Not the first choice for today's posting, not the second choice either but the more I looked at Matias Alonso's color album covers on yesterday's blog, the more I thought about the early years of Dick Sprang's long and glorious tenure on Batman. There are definite similarities and a definite homage to Burne Hogarth, with an almost frenetic and mannered dynamism to the artwork with strong use of deep solid blacks and detailed penmanship adding to the swirl of brush lines and edgy over the topness.
Whereas in the case of the other pre-eminent Batman artist of the 1940's Jerry Robinson there is a loose and predominantly painterly feel to the brush work emanating from the influence of Noel Sickles, with Sprang as with Alonso the similarities to Hogarth are very evident.
By the time Sprang secured his Batman gig, even though he was just in his mid twenties, he'd been working in the field for about ten years and had a lot of drawing to deadline experience under his belt. Everything from drawing furniture for catalogues to drawing pulp illustrations for Street and Smith. When Batman editor Whitney Ellsworth saw Sprang's samples he immediately started giving him as many Batman scripts to work on as possible. The year was 1941 and Ellsworth was mindful of the fact that his golden boy Bob Kane might be called up at any moment. Whatever else happened there mustn't be any cessation of the assembly line production of Batman stories and so Ellsworth set about building up an inventory of Sprang artworked Batman scripts.

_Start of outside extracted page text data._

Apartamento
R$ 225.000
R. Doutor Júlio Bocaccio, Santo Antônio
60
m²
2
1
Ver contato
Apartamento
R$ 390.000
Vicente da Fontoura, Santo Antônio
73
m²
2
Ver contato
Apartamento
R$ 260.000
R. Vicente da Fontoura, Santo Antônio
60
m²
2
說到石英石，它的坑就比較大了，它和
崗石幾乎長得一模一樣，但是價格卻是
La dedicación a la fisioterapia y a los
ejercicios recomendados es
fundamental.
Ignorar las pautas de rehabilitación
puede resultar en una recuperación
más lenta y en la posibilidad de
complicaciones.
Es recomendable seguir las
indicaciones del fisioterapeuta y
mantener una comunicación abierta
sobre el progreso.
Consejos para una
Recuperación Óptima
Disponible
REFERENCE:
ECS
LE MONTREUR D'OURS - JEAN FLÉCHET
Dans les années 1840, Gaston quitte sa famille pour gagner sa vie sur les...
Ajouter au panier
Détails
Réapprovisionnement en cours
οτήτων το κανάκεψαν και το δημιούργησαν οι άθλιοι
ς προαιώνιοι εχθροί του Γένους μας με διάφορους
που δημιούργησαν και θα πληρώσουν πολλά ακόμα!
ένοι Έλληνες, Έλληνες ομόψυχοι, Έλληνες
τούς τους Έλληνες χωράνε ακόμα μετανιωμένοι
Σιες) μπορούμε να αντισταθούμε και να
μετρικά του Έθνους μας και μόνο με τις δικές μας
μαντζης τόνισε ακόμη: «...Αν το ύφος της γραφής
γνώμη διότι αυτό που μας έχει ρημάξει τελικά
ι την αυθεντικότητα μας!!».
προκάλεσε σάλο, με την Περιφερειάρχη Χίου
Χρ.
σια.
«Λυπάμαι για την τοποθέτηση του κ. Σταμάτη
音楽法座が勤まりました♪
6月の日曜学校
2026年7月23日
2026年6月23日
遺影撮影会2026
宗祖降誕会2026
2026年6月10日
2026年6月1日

By the time the first of these appeared in 1943, Sprang had created so many stories that entire issues could be published containing four stories of Sprang artwork and for style anoraks it's fascinating to see which ones were the earliest ones, which ones had assists from Sprang's then studio amigos, Norman Fallon and Ed Kressey and which ones were lettered by Sprang and which by his wife. Sprang although not averse to plundering the occasional Jerry Robinson pose was stylistically and anatomically at complete variance to Robinson, whereas Robinson's Batman did appear anatomically correct, Sprang threw Bridgman and naturalism out the window and dispensed with a waistline altogether, in Sprang's Batman the chest erupts from the utility belt, figures don't run, they leap and everything seems to inhabit a high octane adrenalin charged world.
You can see why Alonso got me thinking about Sprang...
The reproductions are all taken from the DC Archives series, the latest of which Dark Knight Archives Volume 6 is just stunning in terms of repro. Pity some of the earlier ones are so iffy, it would be nice to see all the stories presented with this much care and fidelity to the original line and color work.